The complication hits right away. Shintarou is forced to think about the revelation, and the strain shows fast, pushing them into a conversation that tests what they have now that Akira’s past is standing in front of them.
That’s a clean, high-stakes romance setup because it isn’t “random jealousy.” It’s the past interrupting the present, right when Shintarou’s future (college, adulthood, what comes next) is already close enough to touch. This spotlight scenario does get handled early enough for the pair, but it definitely plants another major seed (that grows throughout the volume) about how their differences could easily become a tipping point moving forward. Even if their bond is only getting tighter.
Characters
The series’ baseline dynamic matters here. From the beginning, we know that Akira Minato is a man who inherits a run-down laundromat from his grandfather and wants a quieter life after a grueling corporate job. That plan was then derailed when Shintarou Katsuki became a regular presence and ultimately pursued him. Now, things have since become more complicated, as “quiet” contrasts with his newfound connection with someone in a different chapter of their life.
Vol. 6 also hits both of them where they’re most vulnerable. On one hand, Akira is forced into a direct confrontation with his own history and what the future could hold. On the other hand, Shintarou has to deal with new information and age-appropriate life changes that are bound to impact his life trajectory and his relationship with Akira. Sure, things might be solid at this exact moment, but because of the underlying tension stemming from their age gap, tomorrow remains uncertain.
Art
Kanzume’s art across Minato’s Laundromat tends to emphasize clarity and feeling while still integrating enough flash for detail-oriented readers to unpack. The linework is clean, expressions are readable at a glance, and the pages give a lot of space to small shifts in mood, the kind that matter in a romance where so much hinges on hesitation and what isn’t said out loud. That visual restraint works with the series’ tone. It keeps the core laundromat world grounded and everyday, so that when emotions spike, they stand out without the book needing to “announce” them.
A new setting in Vol. 6 gives the art fresh texture, different streets, different interiors, different crowd energy, and that matters here because the characters are no longer insulated by familiar routines. In a city setting, even neutral backgrounds can feel louder, which fits a volume where both of them are internally on edge.
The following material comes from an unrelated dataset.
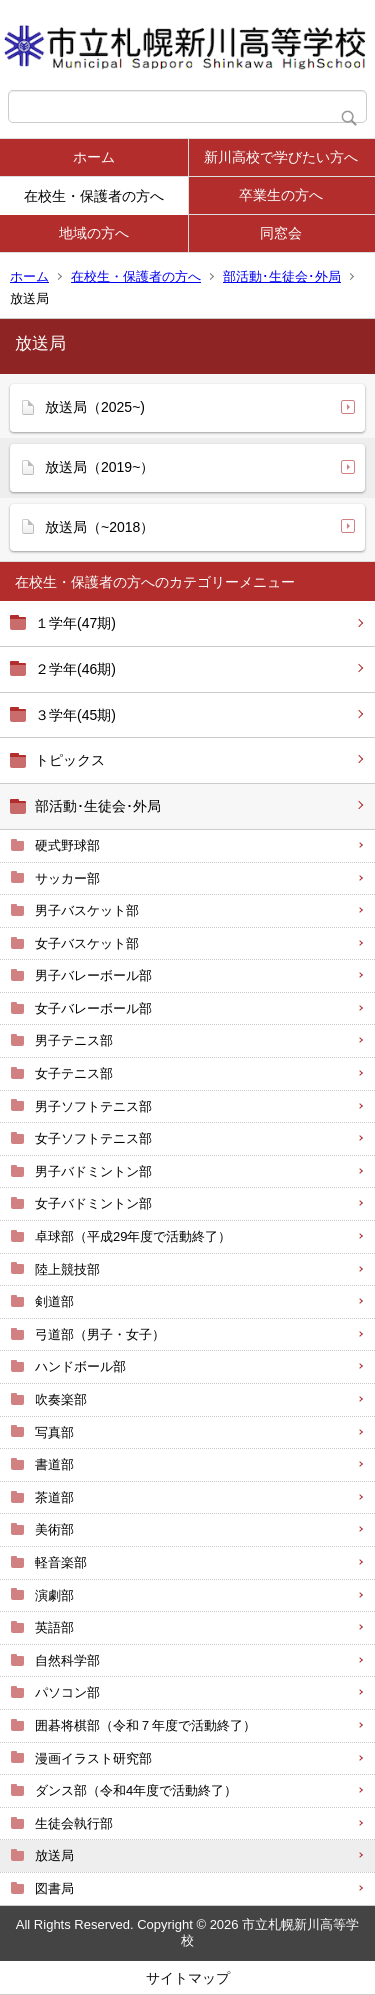 The height and width of the screenshot is (1995, 375). What do you see at coordinates (95, 407) in the screenshot?
I see `放送局（2025~)` at bounding box center [95, 407].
Just as importantly, the scenario demands visual precision. An unexpected run-in like this lives in microbeats, the first split-second of recognition, the slight stiffening in posture, the glance that lands a fraction too long, the way distance between bodies turns into a statement. Vol. 6 is clearly structured to make tension and new experiences visible—and the series’ steady, expression-forward style is well-suited to that kind of emotional choreography.
Themes
Vol. 6 points to three themes the series is well-positioned to handle. The first being that history is complex. The ex-boyfriend isn’t backstory anymore. He becomes part of the present, which forces Akira to acknowledge what he still carries and what he’s left unresolved.
There’s also the idea that insecurity isn’t always irrational. Shintarou’s reaction is framed as being genuinely rattled, and given that the story already established Akira as a grown man with a past and Shintarou as a high school student at the start of the story, it makes sense that “past partners” would feel like a different tier of threat than a random misunderstanding.
Finally, but arguably the biggest thematic aspect to consider comes from the reminder that the future is arriving fast. While they are capable of moving through some of the generic conflicts that fresh couples face, they also have an unavoidable predicament that requires certainty from both.
Verdict
Minato’s Laundromat, Vol. 6 moves the couple out of their familiar setting, introduces a person who embodies Akira’s pre-series life, and pushes the duo to acknowledge some of the bigger, long-term obstacles.